>>>>

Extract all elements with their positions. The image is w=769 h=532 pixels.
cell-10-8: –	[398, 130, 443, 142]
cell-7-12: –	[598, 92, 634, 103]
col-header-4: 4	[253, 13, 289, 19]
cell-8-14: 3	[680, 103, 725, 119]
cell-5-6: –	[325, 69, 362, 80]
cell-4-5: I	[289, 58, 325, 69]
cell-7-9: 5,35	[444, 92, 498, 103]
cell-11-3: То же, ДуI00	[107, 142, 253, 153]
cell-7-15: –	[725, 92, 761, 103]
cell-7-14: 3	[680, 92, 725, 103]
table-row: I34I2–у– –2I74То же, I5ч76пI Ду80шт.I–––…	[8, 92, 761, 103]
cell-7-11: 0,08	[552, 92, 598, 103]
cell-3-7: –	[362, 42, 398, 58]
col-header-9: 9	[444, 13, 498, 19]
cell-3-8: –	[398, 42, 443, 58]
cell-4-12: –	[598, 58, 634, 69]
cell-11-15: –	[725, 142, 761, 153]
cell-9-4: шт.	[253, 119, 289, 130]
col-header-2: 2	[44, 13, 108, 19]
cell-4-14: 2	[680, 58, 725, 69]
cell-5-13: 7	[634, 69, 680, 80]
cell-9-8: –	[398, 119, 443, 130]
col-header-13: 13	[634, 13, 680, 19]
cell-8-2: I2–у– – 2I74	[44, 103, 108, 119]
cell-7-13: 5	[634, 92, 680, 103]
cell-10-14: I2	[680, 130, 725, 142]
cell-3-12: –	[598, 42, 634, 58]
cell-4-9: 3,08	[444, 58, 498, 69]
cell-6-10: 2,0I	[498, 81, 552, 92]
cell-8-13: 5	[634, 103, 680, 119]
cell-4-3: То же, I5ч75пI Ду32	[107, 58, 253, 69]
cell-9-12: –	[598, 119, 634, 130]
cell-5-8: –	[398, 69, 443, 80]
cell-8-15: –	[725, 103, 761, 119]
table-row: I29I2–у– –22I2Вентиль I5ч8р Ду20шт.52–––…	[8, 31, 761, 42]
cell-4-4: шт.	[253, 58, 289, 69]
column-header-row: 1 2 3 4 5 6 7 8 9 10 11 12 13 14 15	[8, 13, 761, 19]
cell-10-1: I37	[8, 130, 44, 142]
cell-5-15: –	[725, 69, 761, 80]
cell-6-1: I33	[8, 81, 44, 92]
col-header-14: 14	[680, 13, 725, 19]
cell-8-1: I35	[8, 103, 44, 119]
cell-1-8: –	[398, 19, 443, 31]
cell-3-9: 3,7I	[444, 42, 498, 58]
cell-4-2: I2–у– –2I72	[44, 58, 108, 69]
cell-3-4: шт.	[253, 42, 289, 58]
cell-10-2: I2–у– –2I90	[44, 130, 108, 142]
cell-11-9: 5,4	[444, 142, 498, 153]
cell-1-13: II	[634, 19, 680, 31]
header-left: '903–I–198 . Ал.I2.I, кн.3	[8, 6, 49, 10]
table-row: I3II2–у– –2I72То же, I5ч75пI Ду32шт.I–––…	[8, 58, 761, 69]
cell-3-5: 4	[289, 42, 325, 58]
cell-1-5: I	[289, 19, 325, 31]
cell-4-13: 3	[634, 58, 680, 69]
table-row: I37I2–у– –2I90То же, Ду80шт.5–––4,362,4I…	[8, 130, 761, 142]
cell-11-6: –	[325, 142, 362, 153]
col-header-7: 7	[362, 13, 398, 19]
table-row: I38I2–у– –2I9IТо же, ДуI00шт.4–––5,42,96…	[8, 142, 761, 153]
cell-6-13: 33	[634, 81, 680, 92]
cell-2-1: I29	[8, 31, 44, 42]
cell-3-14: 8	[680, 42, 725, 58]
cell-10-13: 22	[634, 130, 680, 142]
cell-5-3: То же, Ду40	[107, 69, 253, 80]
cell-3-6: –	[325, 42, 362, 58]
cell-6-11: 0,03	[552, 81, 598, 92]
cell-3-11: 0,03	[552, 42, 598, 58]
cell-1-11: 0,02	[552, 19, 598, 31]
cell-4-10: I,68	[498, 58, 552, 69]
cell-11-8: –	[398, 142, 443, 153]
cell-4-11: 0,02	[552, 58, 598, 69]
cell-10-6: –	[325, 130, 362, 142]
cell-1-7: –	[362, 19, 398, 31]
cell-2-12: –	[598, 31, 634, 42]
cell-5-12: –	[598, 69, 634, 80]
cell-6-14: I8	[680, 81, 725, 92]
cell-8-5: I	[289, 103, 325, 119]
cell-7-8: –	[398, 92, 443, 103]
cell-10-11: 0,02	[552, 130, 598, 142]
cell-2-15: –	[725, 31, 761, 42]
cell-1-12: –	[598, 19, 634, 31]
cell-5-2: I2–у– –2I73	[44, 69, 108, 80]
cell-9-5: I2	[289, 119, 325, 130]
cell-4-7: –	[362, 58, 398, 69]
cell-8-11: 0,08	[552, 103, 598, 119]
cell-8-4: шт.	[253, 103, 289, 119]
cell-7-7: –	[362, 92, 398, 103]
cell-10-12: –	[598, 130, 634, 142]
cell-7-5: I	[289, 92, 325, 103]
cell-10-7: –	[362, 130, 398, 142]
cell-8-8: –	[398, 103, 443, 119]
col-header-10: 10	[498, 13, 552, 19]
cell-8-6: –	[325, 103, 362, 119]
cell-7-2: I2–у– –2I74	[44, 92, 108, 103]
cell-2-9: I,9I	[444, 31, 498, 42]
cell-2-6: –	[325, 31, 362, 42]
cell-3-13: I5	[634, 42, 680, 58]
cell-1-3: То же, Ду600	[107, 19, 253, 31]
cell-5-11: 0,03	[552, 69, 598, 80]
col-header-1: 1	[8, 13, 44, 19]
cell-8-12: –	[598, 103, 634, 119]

<<<<

What this task involves:
List every line above containing the word "table".

Written answer:
table-row: I34I2–у– –2I74То же, I5ч76пI Ду80шт.I–––…	[8, 92, 761, 103]
table-row: I29I2–у– –22I2Вентиль I5ч8р Ду20шт.52–––…	[8, 31, 761, 42]
table-row: I3II2–у– –2I72То же, I5ч75пI Ду32шт.I–––…	[8, 58, 761, 69]
table-row: I37I2–у– –2I90То же, Ду80шт.5–––4,362,4I…	[8, 130, 761, 142]
table-row: I38I2–у– –2I9IТо же, ДуI00шт.4–––5,42,96…	[8, 142, 761, 153]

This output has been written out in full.